Comment garder un fonctionnement le plus humain possible ?

C’est délicat à dire, en période d’épidémie, on peut se dire que c’est la parole de l’expert, du médecin, qui prime tout. Pourquoi pas. Mais il ne faut pas justement qu’elle fasse taire les autres visions de l’être humain.

D’où votre concept de  » biodiversité humaine  » ?

C’est une idée, quand on y réfléchit un peu, qui est assez insondable, elle vous laisse songeur de par ses ramifications. En termes de cadre de vie, ou pour être provocateur, de biotope : est-ce qu’il y a un biotope pour différents profils humains ? Est-ce que l’objectif de tout être humain est de vivre en ville, dans les quartiers dits branchés ? Est-ce que les préférences humaines peuvent-elles être de vivre dans le lieu le plus reculé possible ? Et là, comme par hasard, on retrouve la question du virus : le biotope spontané d’un certain type de gens, c’est justement celui qui vous préserve le mieux de ces problèmes.

Intellectuellement, c’est très perturbant : pourquoi est-ce que l’autisme existe, finalement ? Pourquoi cette biodiversité-là existe-t-elle ? Les autistes ne sont pas  » optimaux  » du point de vue de la sélection darwinienne. La raison est pourrait avoir rapport au fait que par le passé, il y a toujours eu des malheurs, et qu’en cas d’invasion ou de massacre, qui se faisait charcuter en premier ? Les habitants des grandes villes, c’est là que les pillards venaient en premier, en principe. L’existence de personnes humaines ayant des profils humains divergents, c’est le gage de la survie de l’espèce.

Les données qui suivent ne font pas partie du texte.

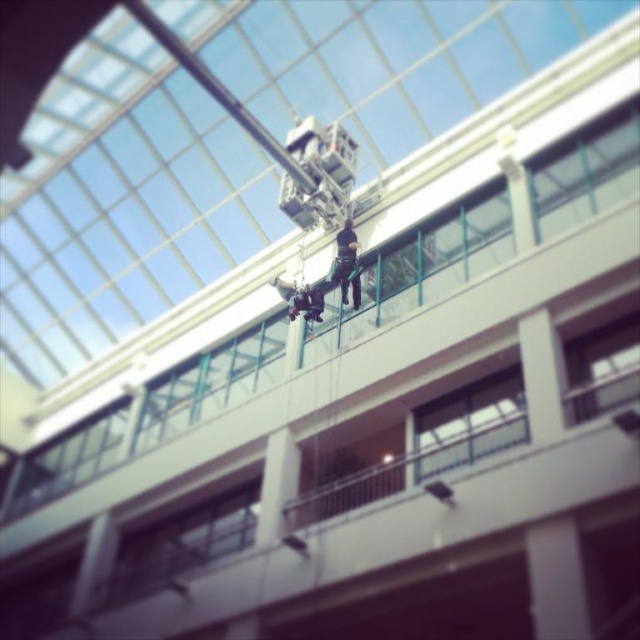 Based on the photo, you are standing at the base of the building and want to reach the point marked as point [148,556]. If your ladder can extend up to 25 meters, will it be sufficient to reach that point?

The distance of point [148,556] from camera is 25.48 meters, so the ladder can only extend up to 25 meters, which is shorter than the required distance. Therefore, the ladder is not sufficient to reach the point.

You are standing in the modern building with a glass roof and notice the clear glass window at upper center. Where exactly is this window positioned in relation to the person suspended from the crane?

The clear glass window at upper center is located at point 0.270 on the x and 0.916 on the y coordinate, so it is positioned to the upper right of the person suspended from the crane.

You are standing in the modern building and want to move from the point at coordinates point (179, 556) to the point at coordinates point (417, 440). Which direction do you need to move in order to get closer to the second point?

To move from point (179, 556) to point (417, 440), you need to move downward and to the left because point (179, 556) is further to the camera than point (417, 440). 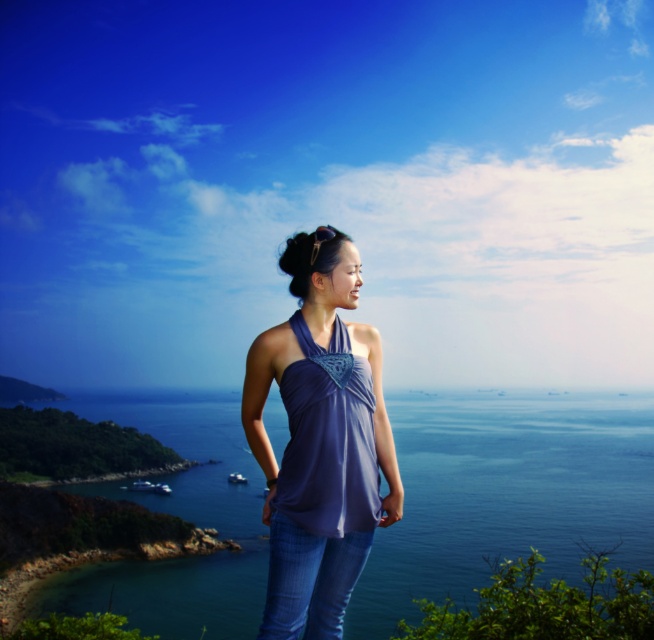 You are a photographer trying to capture the woman in the coastal scene. You notice the purple fabric top at center and the blue denim jeans at center. Which part of her outfit will appear closer to the camera in the photo?

The purple fabric top at center will appear closer to the camera because it is further to the viewer than the blue denim jeans at center.

You are standing at the center of the image and want to locate the blue water at center. According to the coordinates provided, in which direction should you look to find it?

The blue water at center is located at coordinates point [506,493], so you should look slightly downward and to the right from the exact center to find it. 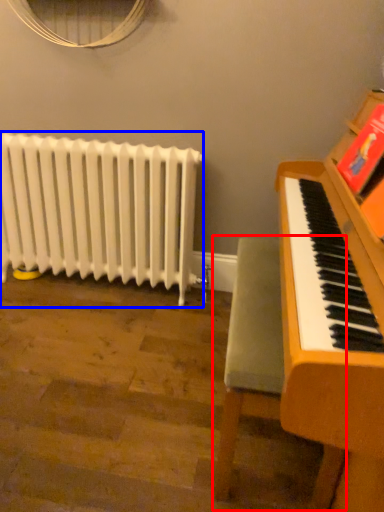 Question: Which point is further to the camera, armchair (highlighted by a red box) or radiator (highlighted by a blue box)?

Choices:
 (A) armchair
 (B) radiator

Answer: (B) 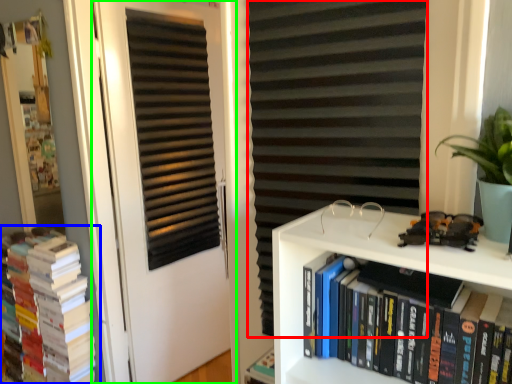 Question: Based on their relative distances, which object is farther from curtain (highlighted by a red box)? Choose from book (highlighted by a blue box) and door (highlighted by a green box).

Choices:
 (A) book
 (B) door

Answer: (A) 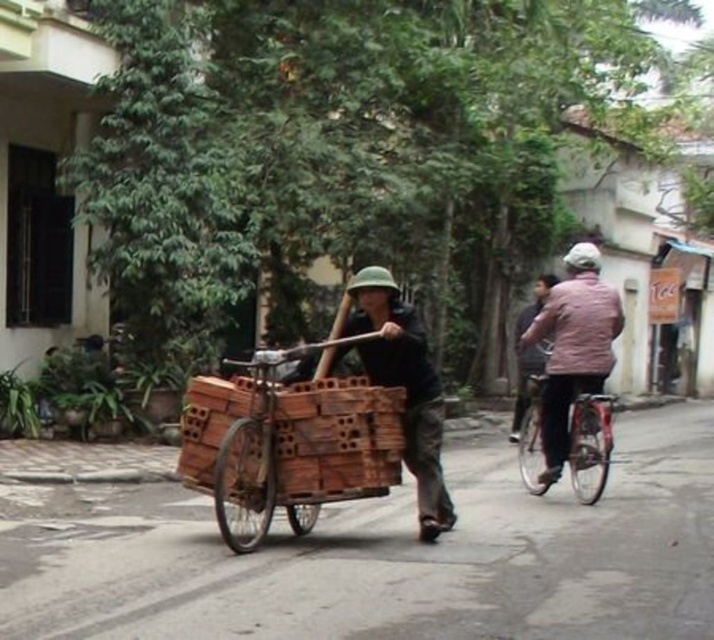 Between point (533, 444) and point (538, 285), which one is positioned in front?

Point (533, 444)

Does point (521, 452) come in front of point (543, 292)?

Yes, it is.

You are a GUI agent. You are given a task and a screenshot of the screen. Output one action in this format:
    pyautogui.click(x=<x>, y=<y>)
    Task: Click on the metallic silver bicycle at right
    
    Given the screenshot: What is the action you would take?
    pyautogui.click(x=588, y=444)

Between wooden cart at center and pink fabric shirt at right, which one appears on the left side from the viewer's perspective?

From the viewer's perspective, wooden cart at center appears more on the left side.

Describe the element at coordinates (286, 445) in the screenshot. I see `wooden cart at center` at that location.

Between point (368, 445) and point (545, 275), which one is positioned behind?

Positioned behind is point (545, 275).

Where is `wooden cart at center`? The height and width of the screenshot is (640, 714). wooden cart at center is located at coordinates (286, 445).

Who is positioned more to the right, wooden helmet at center or pink fabric shirt at right?

Positioned to the right is pink fabric shirt at right.

You are a GUI agent. You are given a task and a screenshot of the screen. Output one action in this format:
    pyautogui.click(x=<x>, y=<y>)
    Task: Click on the wooden helmet at center
    
    Given the screenshot: What is the action you would take?
    pyautogui.click(x=401, y=381) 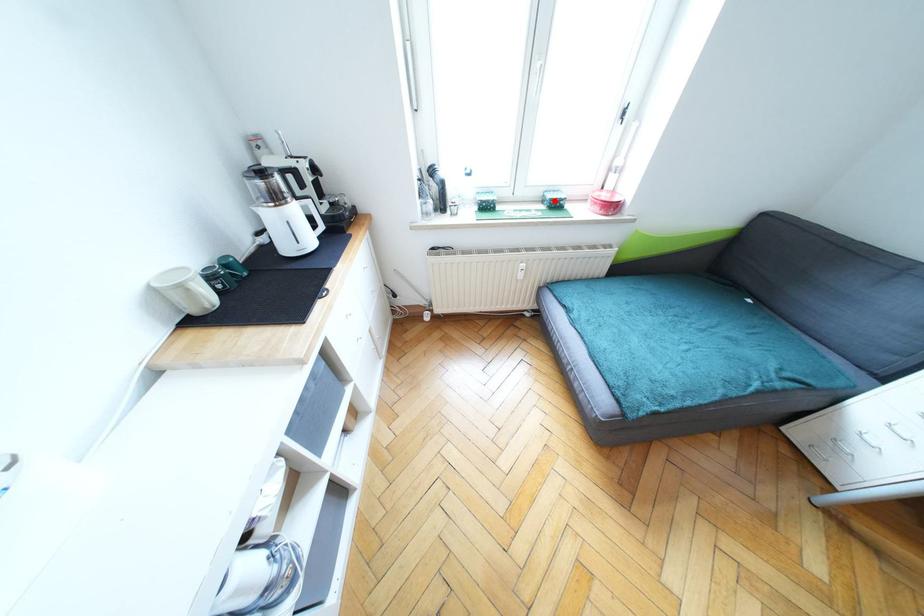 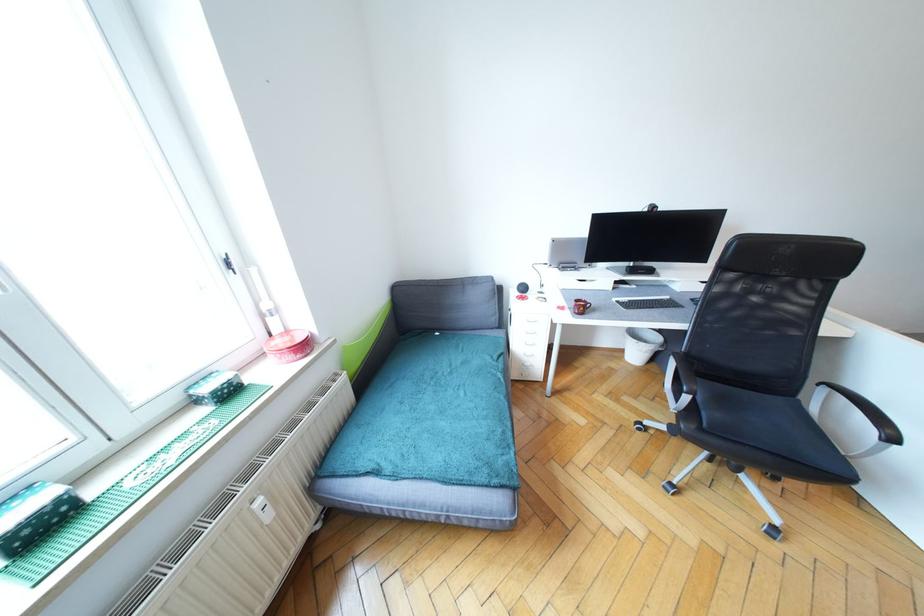 Where in the second image is the point corresponding to the highlighted location from the first image?

(217, 392) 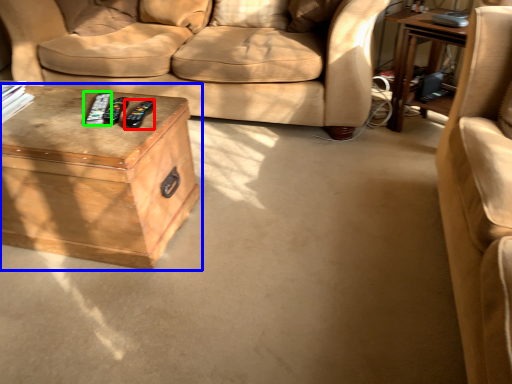 Question: Based on their relative distances, which object is nearer to remote (highlighted by a red box)? Choose from table (highlighted by a blue box) and remote (highlighted by a green box).

Choices:
 (A) table
 (B) remote

Answer: (B) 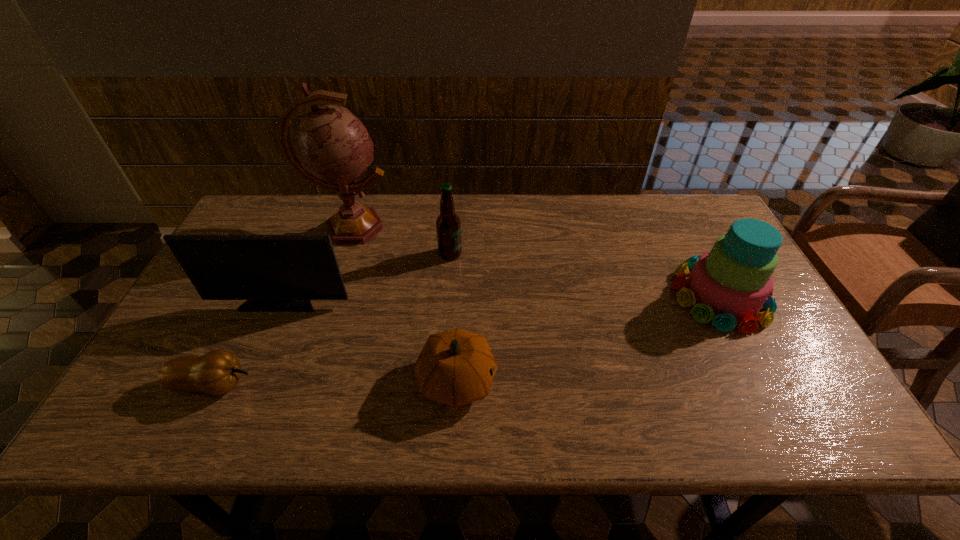 In the image, there is a desktop. Identify the location of vacant space at the near left corner. [x=171, y=404].

Where is `unoccupied position between the globe and the right gourd`? Image resolution: width=960 pixels, height=540 pixels. unoccupied position between the globe and the right gourd is located at coordinates (404, 304).

Locate an element on the screen. This screenshot has width=960, height=540. empty space between the shorter gourd and the monitor is located at coordinates (247, 343).

In order to click on free space between the rightmost object and the second shortest object in this screenshot , I will do `click(588, 338)`.

What are the coordinates of `free point between the rightmost object and the monitor` in the screenshot? It's located at (501, 298).

Image resolution: width=960 pixels, height=540 pixels. I want to click on vacant area that lies between the fifth tallest object and the shorter gourd, so click(335, 382).

Locate an element on the screen. This screenshot has height=540, width=960. free spot between the shortest object and the beer bottle is located at coordinates (331, 319).

I want to click on unoccupied area between the taller gourd and the monitor, so click(x=369, y=341).

You are a GUI agent. You are given a task and a screenshot of the screen. Output one action in this format:
    pyautogui.click(x=<x>, y=<y>)
    Task: Click on the empty space that is in between the beer bottle and the monitor
    
    Given the screenshot: What is the action you would take?
    pyautogui.click(x=366, y=278)

Identify the location of object that ranks as the closest to the beer bottle. (333, 149). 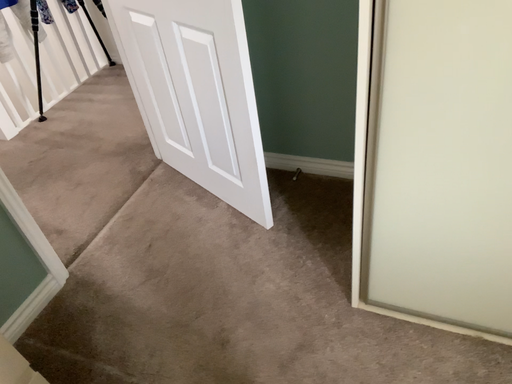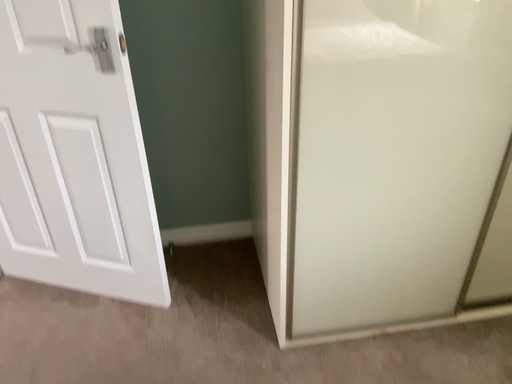 Question: Which way did the camera rotate in the video?

Choices:
 (A) rotated right
 (B) rotated left

Answer: (A) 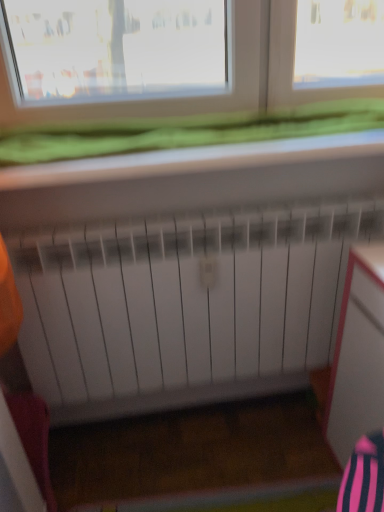 The height and width of the screenshot is (512, 384). In order to click on free point below white matte radiator at center (from a real-world perspective) in this screenshot , I will do click(x=204, y=415). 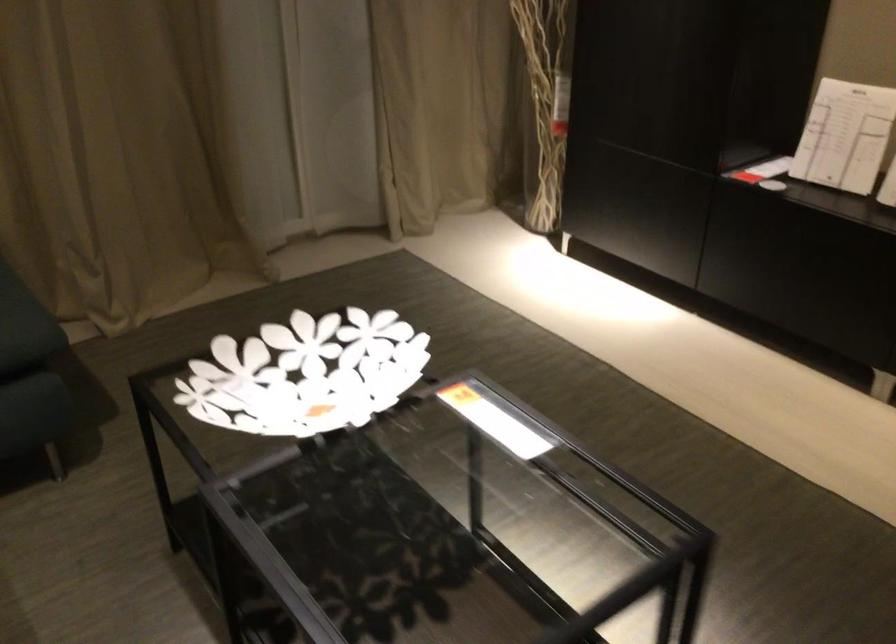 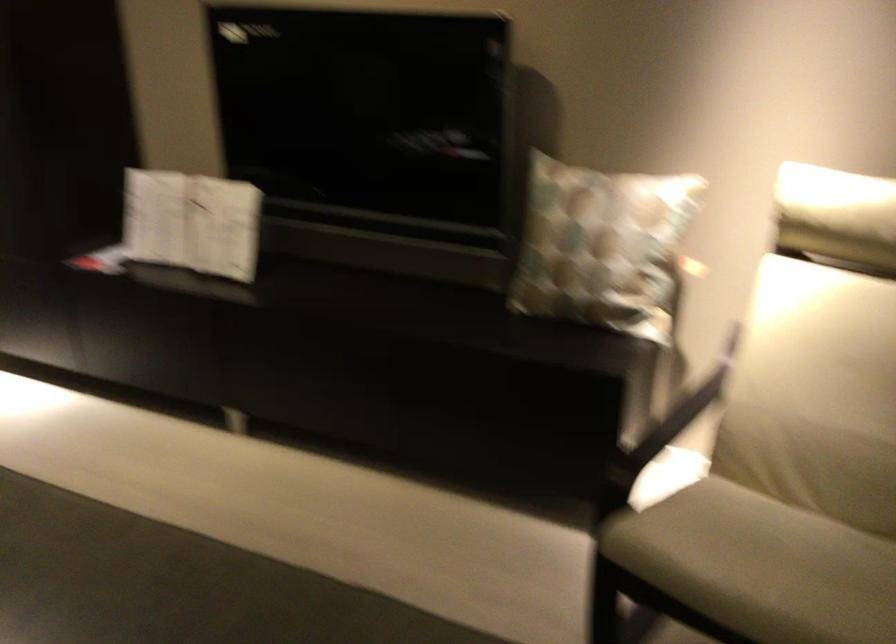 Question: Based on the continuous images, in which direction is the camera rotating? Reply with the corresponding letter.

Choices:
 (A) Left
 (B) Right
 (C) Up
 (D) Down

Answer: (B) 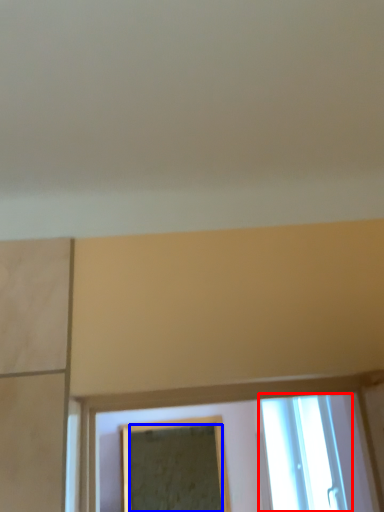 Question: Which object appears closest to the camera in this image, window (highlighted by a red box) or mirror (highlighted by a blue box)?

Choices:
 (A) window
 (B) mirror

Answer: (A) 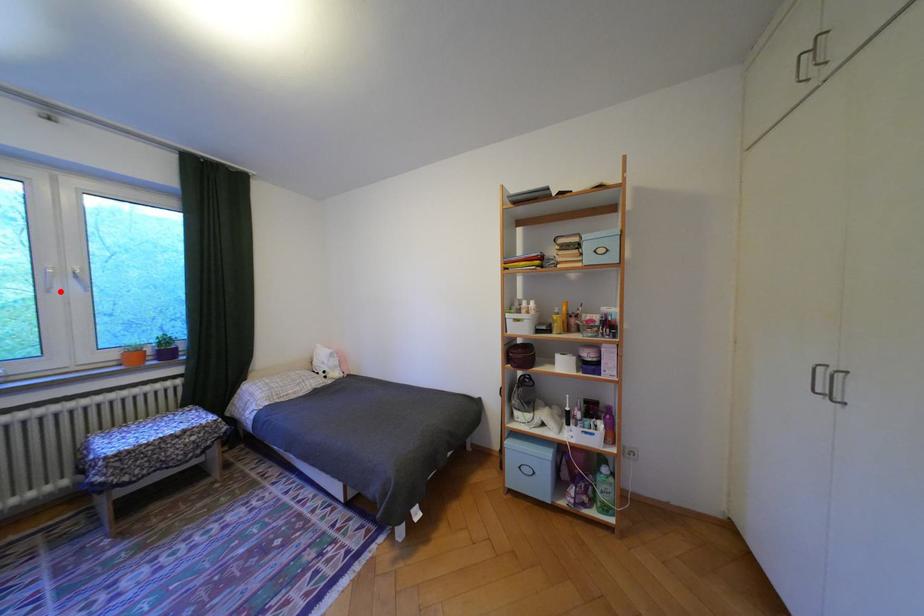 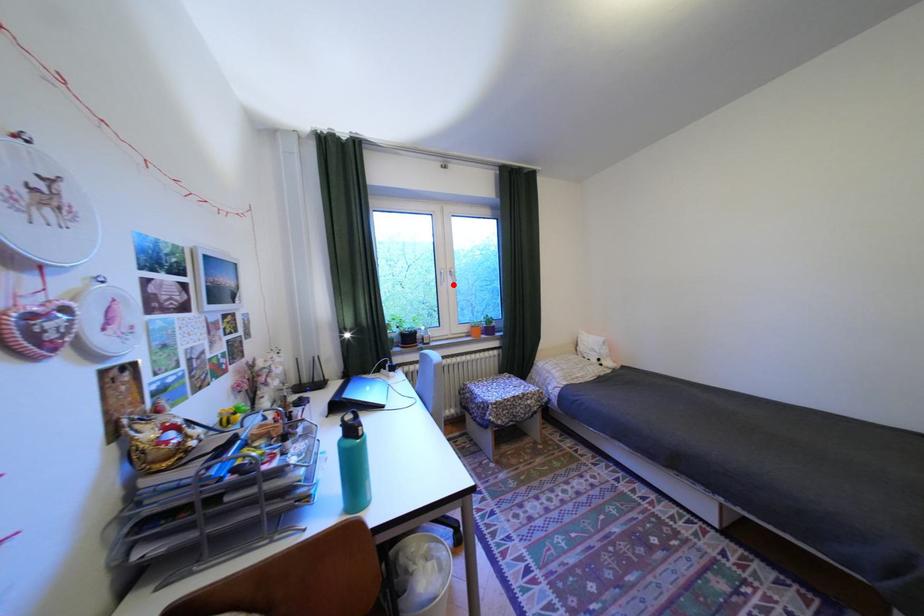 I am providing you with two images of the same scene from different viewpoints. A red point is marked on the first image and another point is marked on the second image. Is the marked point in image1 the same physical position as the marked point in image2?

Yes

L’existence de personnes humaines ayant des profils humains divergents, c’est le gage de la survie de l’espèce

N’est-on pas en train de réaliser que la société peut continuer à tourner sans devoir pratiquer ce que vous appelez  » le cirque social  » ?

Bien sûr. C’est une redécouverte d’autres formes de bonheur. Le bonheur est-il nécessairement à trouver dans un grand magasin ? Est-ce que, dès que le travail s’arrête, on n’a comme unique horizon que le centre commercial ? Ou alors est-ce qu’on peut imaginer autre chose ? Ce sont des questions existentielles qui peuvent paraître difficiles, douloureuses, au début.

Mais après 1989, quand l’environnement est devenu plus consumériste, les bibliothèques se sont vidées et ont fermé.

Mais je pense qu’elles peuvent avoir un effet bénéfique à moyen et long terme. Une comparaison un peu bancale pourrait être la suivante : durant l’ère communiste, les bibliothèques étaient pleines, en URSS. Pleines à craquer, les gens lisaient nuit et jour. Le summum, c’était les livres venus d’Occident – certes, censurés, mais bon -, tout le monde voulait les avoir lus. Le despote albanais Enver Hoxha avait même garanti un canal d’approvisionnement de livres occidentaux. L’Albanie était coupée du monde, et lui jugeait vital non pas l’accès aux produits de luxe, mais aux produits occidentaux. Mais après 1989, quand l’environnement est devenu plus consumériste, les bibliothèques se sont vidées et ont fermé. Alors, est-ce qu’un changement de cadre peut inciter les gens à repenser leur projet de bonheur ? La question est ouverte, je ne connais pas l’avenir, je ne fais que quelques vagues hypothèses.